Forbes often refers to one of Irving Berlin's rules of writing.

"The song must be perfectly simple," says Forbes. "When you take the song and play it, people can't hear the sweat, they don't want to know about that, they don't even want to think about it. They want to be moved."

Forbes says the process is like any song or piece of art, "it doesn't just happen."

"Sometimes it does, once in a while, when you've really got the muscle and shape, sometimes it will happen but generally you'll get a good idea and you need to let that idea come out and form itself without any fiddling about from the dreaded editor," he says. "But then you go in and you just work it.

"Songs, they're like worker bees, once you write it and you put it out there, then they go out there and they become a part of people's lives," says Forbes. "That's the payoff for me is when I get feedback on how that's happened with my songs, that's better than any Juno award, or any of that other stuff which has meaning in one way but not in the other."

Forbes has been playing music since before he left his Dawson Creek high school in 1971. He had a rock band called Crystal Ship, covering garage band songs like "Psychotic Reaction" by the Count Five and tunes by Paul Revere and the Raiders. Forbes was also writing too, arranging the drum builds and bass parts. Crystal Ship broke up in 1970, but Forbes says he kept that band mindset with his solo work when he moved down to Vancouver.

"I remember when I was first down here playing and one of the local producers, a guy who was in Chilliwack, said 'Oh we could orchestrate your guitar parts,'" says Forbes. "What he was saying was that there was so much there that you could really take, split it up and write arrangements based on the guitar parts."

He grew up in a "country and western household," listening to the likes of Hank Williams, Hank Snow, Wilf Carter and Ernest Tubb.
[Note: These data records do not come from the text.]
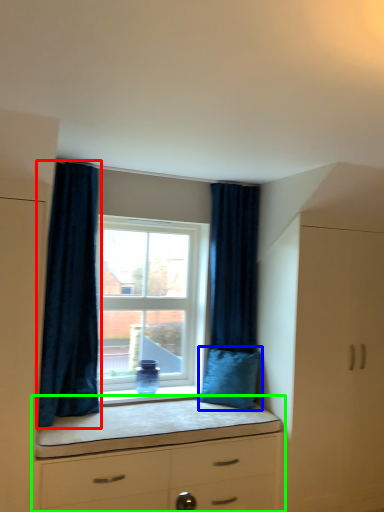 Question: Considering the real-world distances, which object is closest to curtain (highlighted by a red box)? pillow (highlighted by a blue box) or chest of drawers (highlighted by a green box).

Choices:
 (A) pillow
 (B) chest of drawers

Answer: (B) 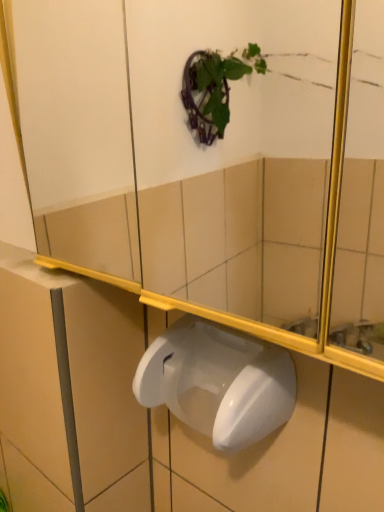 The width and height of the screenshot is (384, 512). What are the coordinates of `white glossy urinal at center` in the screenshot? It's located at click(218, 382).

What do you see at coordinates (218, 382) in the screenshot?
I see `white glossy urinal at center` at bounding box center [218, 382].

Where is `white glossy urinal at center`? Image resolution: width=384 pixels, height=512 pixels. white glossy urinal at center is located at coordinates (218, 382). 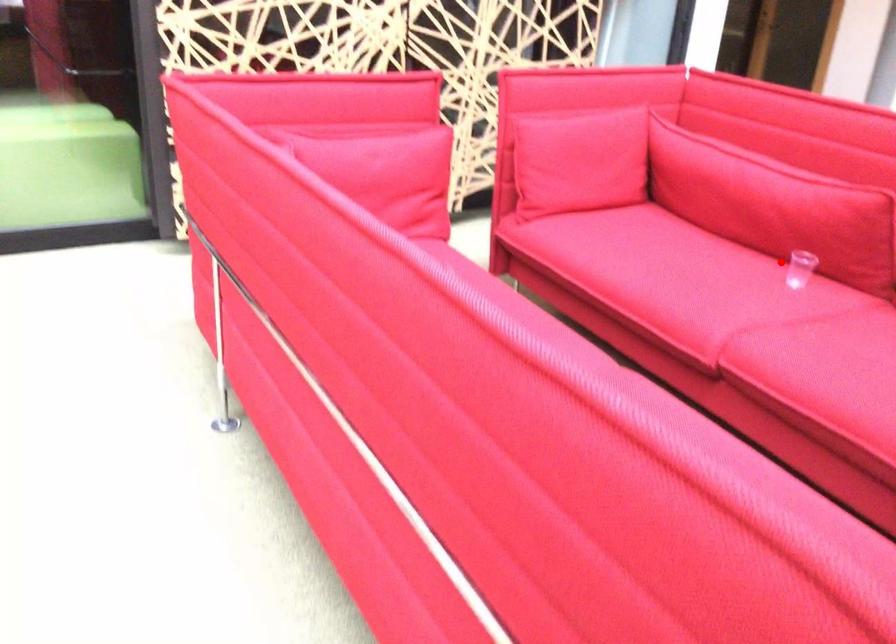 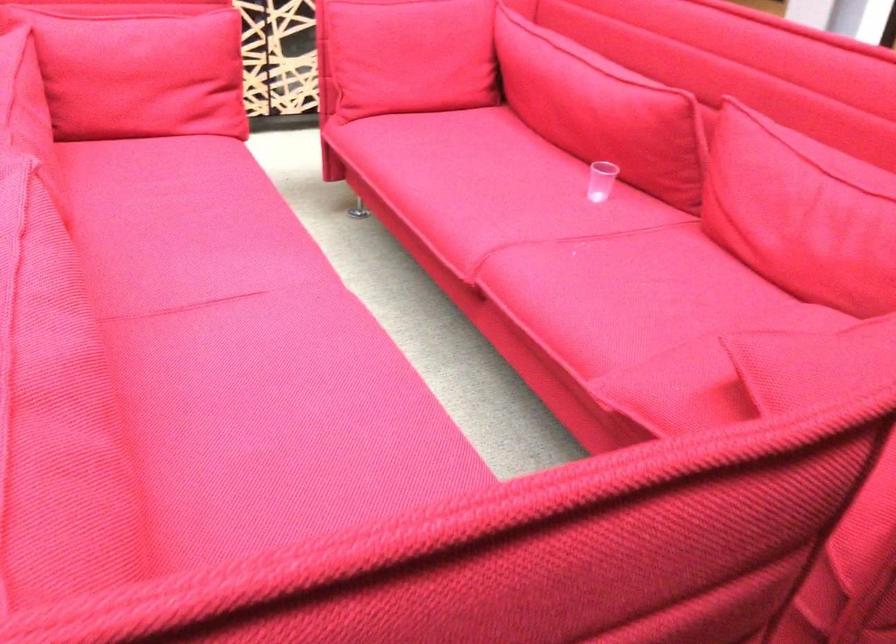 The point at the highlighted location is marked in the first image. Where is the corresponding point in the second image?

(600, 180) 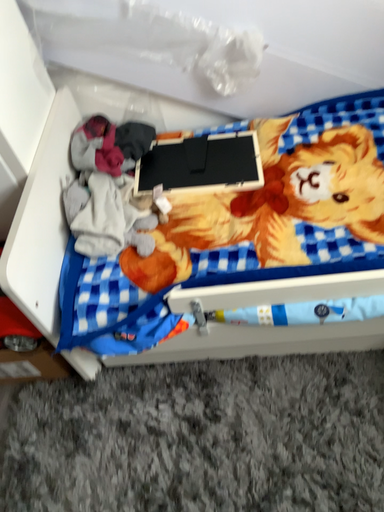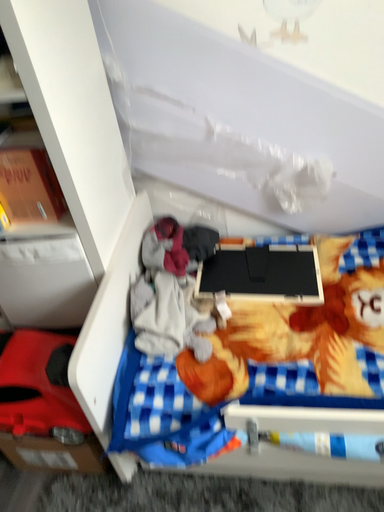 Question: How did the camera likely rotate when shooting the video?

Choices:
 (A) rotated upward
 (B) rotated downward

Answer: (A) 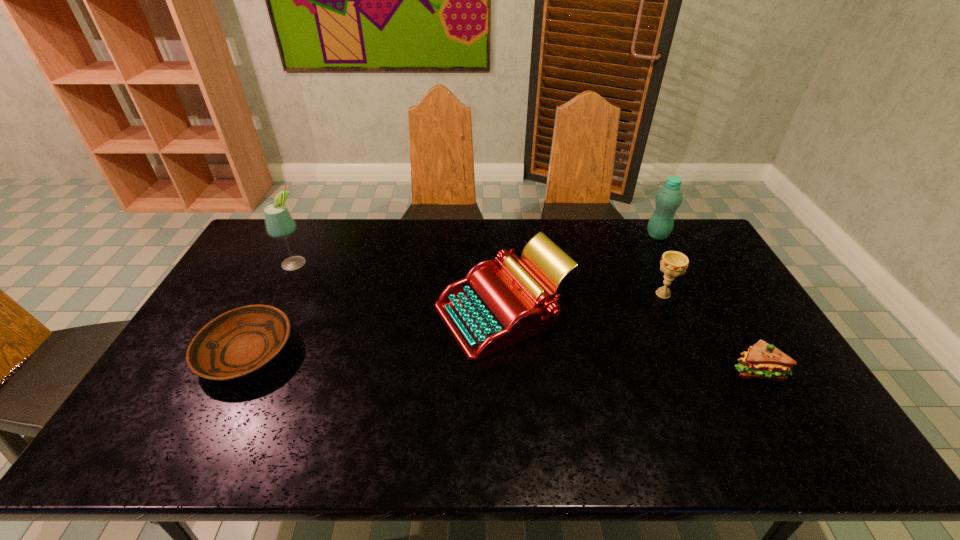 Image resolution: width=960 pixels, height=540 pixels. I want to click on vacant space at the right edge, so click(x=683, y=275).

Identify the location of vacant space at the near left corner of the desktop. pyautogui.click(x=132, y=448).

Where is `unoccupied area between the third object from left to right and the sandwich`? This screenshot has width=960, height=540. unoccupied area between the third object from left to right and the sandwich is located at coordinates (629, 342).

Identify the location of unoccupied area between the third object from left to right and the fifth tallest object. (629, 342).

The height and width of the screenshot is (540, 960). I want to click on unoccupied area between the plate and the third tallest object, so click(374, 333).

At what (x,y) coordinates should I click in order to perform the action: click on free point between the chalice and the typewriter. Please return your answer as a coordinate pair (x, y). Looking at the image, I should click on (583, 304).

Identify the location of blank region between the typewriter and the third shortest object. (583, 304).

Find the location of `the second closest object relative to the plate`. the second closest object relative to the plate is located at coordinates (492, 308).

Identify which object is the third closest to the fourth tallest object. Please provide its 2D coordinates. Your answer should be formatted as a tuple, i.e. [(x, y)], where the tuple contains the x and y coordinates of a point satisfying the conditions above.

[(492, 308)]

Identify the location of free space that satisfies the following two spatial constraints: 1. at the front cap of the water bottle; 2. on the right side of the fifth tallest object. (728, 370).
"Then I was for years the youngest in the family, I had four older sisters and they were bringing home Elvis and Buddy Holly, Gene Vincent and the Everly Brothers," says Forbes. "The Everly Brothers - big, big deal." As Forbes began to have more control over his musical experience, he says, it turned to The Beatles, The Rolling Stones and Bob Dylan.

"Dylan was a real big one when I was 14," he says, and of course the garage bands that his own band would cover.

Forbes' early career would take him on the road with the likes of Santana, Supertramp and famed blues artist John Lee Hooker.

"I was 18, just out of high school in Dawson Creek and I came down here and I ended up on a tour with John Lee, we were travelling in the same station wagon," says Forbes. "I was kind of familiar with him and I knew that Bob Dylan had gotten a break opening for him in the (Greenwich) Village back in 1961, so I knew he played in Bob Dylan's mythology and here he was becoming a part of my mythology as well, I liked that idea."

Forbes says music, for him, is 24/7 and there's always a soundtrack going in his head.

"To me it's just a way of being and its always been that way," he says. "What drives it? I guess it's a passion, I think it's a love of music. It's all I've done since I left school, this has been my job."